I trailed behind and stood in the kitchen, watching them fill the pool and feeling more and more pressure on my perineum. Then my water broke and I knew, if I didn’t get horizontal, the baby was going to just fall out. I yelled (at least, it felt like yelling) to hubby to get some chux pads onto the couch and help me get over there. I kept asking him if he saw the head yet.

I laid there on the couch, fighting the urge to push because  – dammit – I wanted to get into the as-yet-not-completely filled pool. And, the midwife was still twenty minutes away. But, Baby had his own plan and there was no keeping him in. As I was pushing, I felt the dreaded “ring of fire” and remembered something I’d read a few days earlier – don’t push through that feeling, because it’s your body telling you it’s not.quite.ready for baby to come through. I think that was one of my loudest vocalizations – fighting the urge to push. But, I successfully resisted, then the baby just glided out. Ms Action was standing there and hubby pointed and said, “Look, it’s the baby’s head!” Ms Action asked me, “Is that my baby?” I moaned out a yes, then had the strangest sensation as the baby’s body just slid out of me. I don’t know how to describe the feeling apart from it sort of felt like he “blobbed” out. It was 2:57am on April 28th, 24 hours after labor had officially started.

And, naturally, he didn’t seem to be breathing (which in retrospect wasn’t actually a huge deal. He was still attached to the placenta, which was attached to me, and still providing everything he needed – including oxygen. Duh! But in the moment, that ability to remember sort of flew out the window). I pulled him up to me and suctioned his mouth and nose with my own mouth, then my hubby, who was on the phone with the midwife, said to turn him upside down and rub his back, as per the midwife’s instructions. I laid him against my chest upside down and rubbed his back and all that combined helped him start breathing.

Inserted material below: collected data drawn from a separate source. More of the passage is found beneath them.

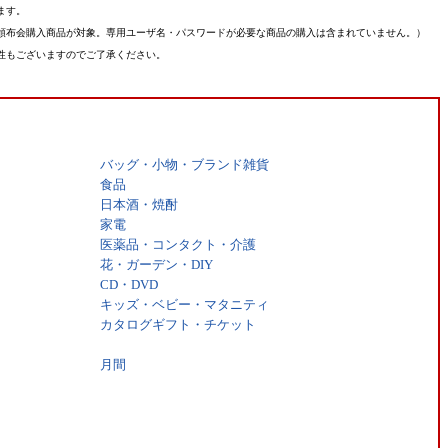
ます。
頒布会購入商品が対象。専用ユーザ名・パスワードが必要な商品の購入は含まれていません。）
性もございますのでご了承ください。
バッグ・小物・ブランド雑貨
食品
日本酒・焼酎
家電
医薬品・コンタクト・介護
花・ガーデン・DIY
CD・DVD
キッズ・ベビー・マタニティ
カタログギフト・チケット
月間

A few minutes – that felt a lot longer than it was – and I birthed the placenta. Hubby had the fun job of putting it into the bowl we’d set aside for it.

The midwife arrived and checked us both over and we were both doing great. Remember that thing I said about not pushing through the “ring of fire”? Yeah, it worked. For the first time, I didn’t have to get stitches!

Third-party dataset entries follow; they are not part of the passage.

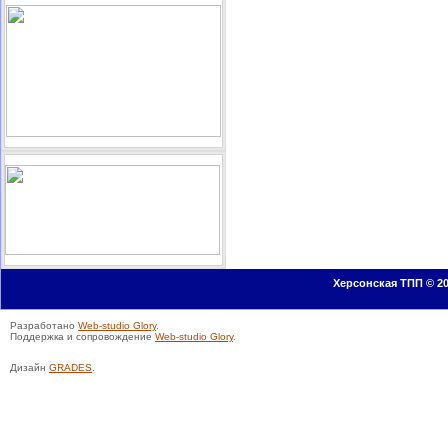
Херсонская ТПП © 20
Разработано
Web-studio Glory
.
Поддержка и сопровождение
Web-studio Glory
.
Дизайн
GRADES
.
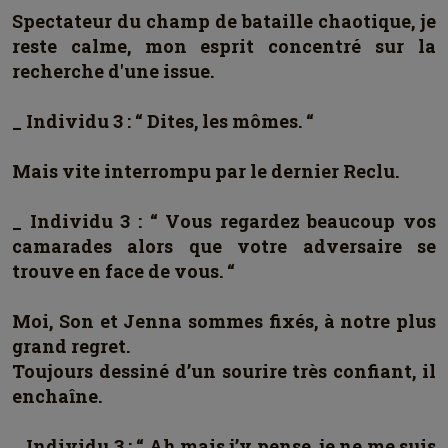
Spectateur du champ de bataille chaotique, je
reste calme, mon esprit concentré sur la
recherche d'une issue.
_ Individu 3 : “ Dites, les mômes. “
Mais vite interrompu par le dernier Reclu.
_ Individu 3 : “ Vous regardez beaucoup vos
camarades alors que votre adversaire se
trouve en face de vous. “
Moi, Son et Jenna sommes fixés, à notre plus
grand regret.
Toujours dessiné d’un sourire très confiant, il
enchaîne.
_ Individu 3 : “ Ah mais j’y pense, je ne me suis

Hubby had woken Ms Action by now so she could meet her new baby brother. Both girls were so incredibly excited and bonded immediately with him.

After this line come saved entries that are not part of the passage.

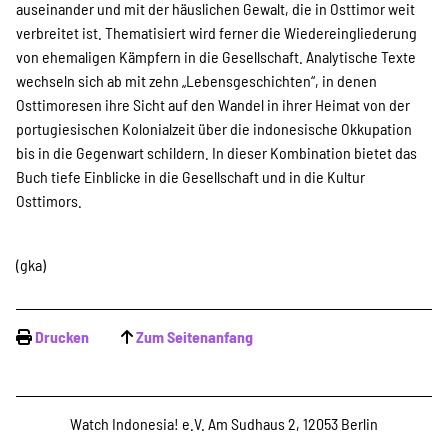
SPENDEN
auseinander und mit der häuslichen Gewalt, die in Osttimor weit
verbreitet ist. Thematisiert wird ferner die Wiedereingliederung
von ehemaligen Kämpfern in die Gesellschaft. Analytische Texte
Über uns
wechseln sich ab mit zehn „Lebensgeschichten“, in denen
Osttimoresen ihre Sicht auf den Wandel in ihrer Heimat von der
portugiesischen Kolonialzeit über die indonesische Okkupation
bis in die Gegenwart schildern. In dieser Kombination bietet das
Transparenz
Buch tiefe Einblicke in die Gesellschaft und in die Kultur
Osttimors.
Kontakt
(gka)
english
Drucken
Zum Seitenanfang
Indonesian
Watch Indonesia! e.V. Am Sudhaus 2, 12053 Berlin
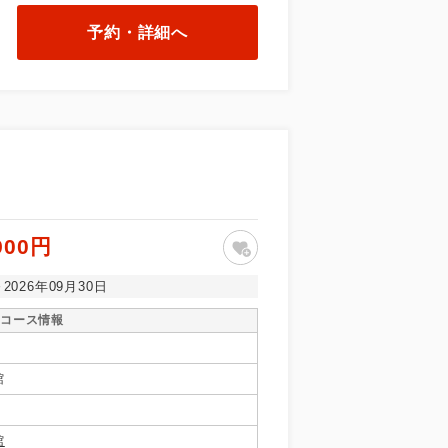
予約・詳細へ
900円
～2026年09月30日
コース情報
館
館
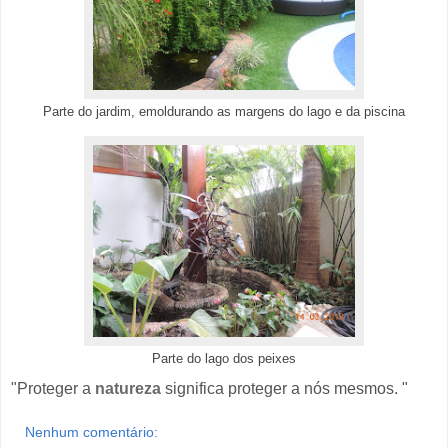
Parte do jardim, emoldurando as margens do lago e da piscina
Parte do lago dos peixes
"Proteger a
natureza
significa proteger a nós mesmos. "
Nenhum comentário:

He’s been nursing like a champ and four days later is back up to birth weight. He and Ms Piggy have had several tandem sessions and both big sisters are incredibly proud of their little brother and love him to bits. I’m healing amazingly well (no stitches really does speed things up) and *hopefully* we’ll be able to find our new normal soon.

The unplanned unassisted birth was one of the most empowering and amazing experiences of my life. Baby and I worked together to get him earthside, and it was incredible!